川崎春彦さんが亡くなりました。
10月5日の読売新聞には、「日本画家の川崎春彦(かわさき・はるひこ)さんが2日、老衰で死去した。89歳だった。告別式は…」とありました。
父親の川崎小虎(かわさき・しょうこ)と義兄の東山魁夷に学び、主に日展を中心に活躍されていました。 代表作の「朝明けの湖」など、力強い色彩による自然の生命力あふれる風景を描いていました。
我が家に団扇(うちわ)があります。40年以上前のものですが、川崎春彦(かわさき・はるひこ)さんの作品を基に作られたものです。
そこには、「朝明けの草原」が描かれているように見えます。草原の彼方から朝陽が出る前の風景です。手前の湖に光が複雑に反射しています。夜明け前の藍色の空と、草原、白い光、遠くに小さな木があり、鳥が数羽飛んでいます。 また、夏の日の「夕立」後の風景にも見えます。激しい夕立の後、暗い空の切れ目から光が草原と湖にそそいでいるようにも見えます。
いずれにしても、動きのある自然を描いており、じっと見ているとその場所にたたずんでいるような錯覚になります。描かれた世界に引きこまれそうです。
何年間続けたかは覚えていませんが、夏のご挨拶として「粋筋」にお届けしていました。 普通の団扇の倍以上の大きなもので、裏には百貨店の名前が入っています。 柳橋や新橋の料亭で、旦那方に芸者さんが「やさしく」扇いでいたと思います。
川崎春彦(かわさき・はるひこ)さんにお願いしたのは、当時社長だった川崎千春(かわさき・ちはる)の親戚だったからだと思います。川崎千春は京成電鉄の社長でしたが、百貨店の社長も兼ねていました。デパートの包装紙も紆余曲折がありましたが、最終的に東山魁夷の作品から作られました。
「川崎天皇」と言われていたワンマン社長で、絶大な権力を持っていました。成田空港への乗り入れや東京ディズニーランドの開設は、あの方がいなければ出来なかったことだと思います。
我が家にはもう一つ、下保昭(かほ・あきら)さんの水墨画を使った団扇(うちわ)があります。独創的な水墨画の幽玄美で知られる方ですが、今年の8月15日に91歳で亡くなりました。岳父は日本画家の小野竹喬(小野・ちっきよう)です。

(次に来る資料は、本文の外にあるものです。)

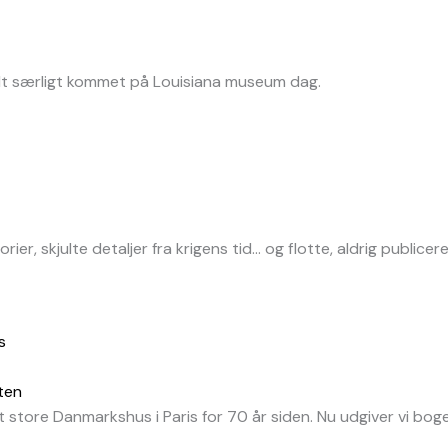
lt særligt kommet på Louisiana museum dag.
orier, skjulte detaljer fra krigens tid… og flotte, aldrig publ
ten
store Danmarkshus i Paris for 70 år siden. Nu udgiver vi bo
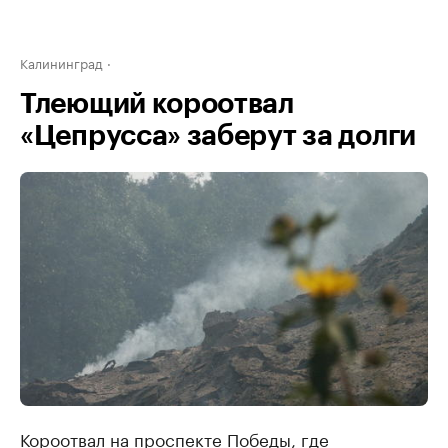
Калининград
Тлеющий короотвал
«Цепрусса» заберут за долги
Короотвал на проспекте Победы, где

団扇(うちわ)を見ていると、昔を思い出します。一緒に仕事をしていた同僚や上司のこと、そして川崎千春(かわさき・ちはる)社長に対し、『お辞めください』と言った自分のことを。
*川崎小虎(かわさき・しょうこ)の祖父は、大和絵画家の川崎千虎(かわさき・ちとら)。尾張藩士で徳川家に仕えた代々浮世絵師の家柄。